Within my previous blog post, “Perpetrating Panic that Consumed me”, I glimpse at the mental progress I’ve made, transcending into “a happier time, a time full of romance, self-discovery, and growth”, with reference to “tranquility” and “happier mentality”. Yes, this is a portrayal of how far I’ve come and my hopes for the future. Yet, this lacks my agonising reality that 2019 has, in addition, consisted of situations of pain and emotional instability.

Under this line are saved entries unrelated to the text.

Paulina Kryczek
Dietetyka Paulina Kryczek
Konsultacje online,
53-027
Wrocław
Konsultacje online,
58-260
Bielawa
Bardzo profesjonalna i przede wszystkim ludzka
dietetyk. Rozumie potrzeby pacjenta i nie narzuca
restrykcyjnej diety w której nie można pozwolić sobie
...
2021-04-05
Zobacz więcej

Social media often has this entrancing way of illustrating perfect lives, more noticeably on instagram, with influencers, celebrities, and models actively regurgitating the advantages of their lifestyles, leaving the majority of the general public doubting the ‘perfection’ of their own lives. I realised my previous blog post seemed to reflect the regurgitation of these influencers, with regards to the unconscious boastfulness of my happiness. And so, with that, here is my attempt to reinforce that lives which come across ‘perfect’ is not the absolute.
Remembering the positives that life offers
It’s hard to make comment on this pain as my life does indeed contribute great happiness, specifically evident through my newly four-month relationship, a naturally developed and intoxicatingly romantic reality- a living and breathing romcom to say the least. It’s taught me things I never thought a relationship would. It taught me that I am a woman worthy of love. It taught me to be vulnerable, realising that confiding in your partner creates an impeccable bond. It taught me that two people madly in love with one another is a possibility. The romantic side to me fully sprung, something that was new, but nevertheless, captivating. But, as they say, with the ups come the downs!
The Pain that shouldn’t cause Shame
And so, with that, my pain has been a matter of my mothers alcoholism, evolving into walking out on her own child, multiple suicide attempts, embarrassment through her victimisation online, and her abusive behaviour- the list goes on. Amongst this, I have attempted this year to focus on my own happiness; (let’s not forget, sometimes selfishness is completely necessary!).Through all the upset, anger, and grief, that comes with having an alcoholic parent, my year has definitely been packed with downs. And yes, although we shouldn’t dwell on the bad memories and focus on the positives of life, remembering to be half glass full and appreciative, this in no way means that ‘the bad’ doesn’t take place.
Don’t stigmatise “imperfections”
It never occurred to me that I crave perfection, my councillor stating this to me during one of our very first sessions, referring to my “perfectionist ways”. If were speaking realistically, no ones life is perfect. In fact, the adjective ‘perfect’ means “having all the required or desirable elements, qualities, or characteristics; as good as it is possible to be”. However, if humanity was in a constant state of this perfection wouldn’t that just make it repetitive, boring, and arguably inhumane. Let’s face it, it’s completely okay not to live a life that you would consider as good as it gets and things to go wrong, but what you can try to do is remember the strength that bad experiences teach you. The bad completely transforming you into a positive role model of courage, powering through hardship. Maybe the concept of perfection should actually be the ability to move on from this ‘bad’ and embrace the half glass full aspects of life, rather than having the glass utterly full.
‘The good’ as societies ideal of perfect lives. Still, with the good comes ‘the bad’- something we certainly shouldn’t hide from. Let’s be aware to embrace the journey that the bad brings, and not to be ashamed or embarrassed if you don’t constitute as societies state of ‘perfection’.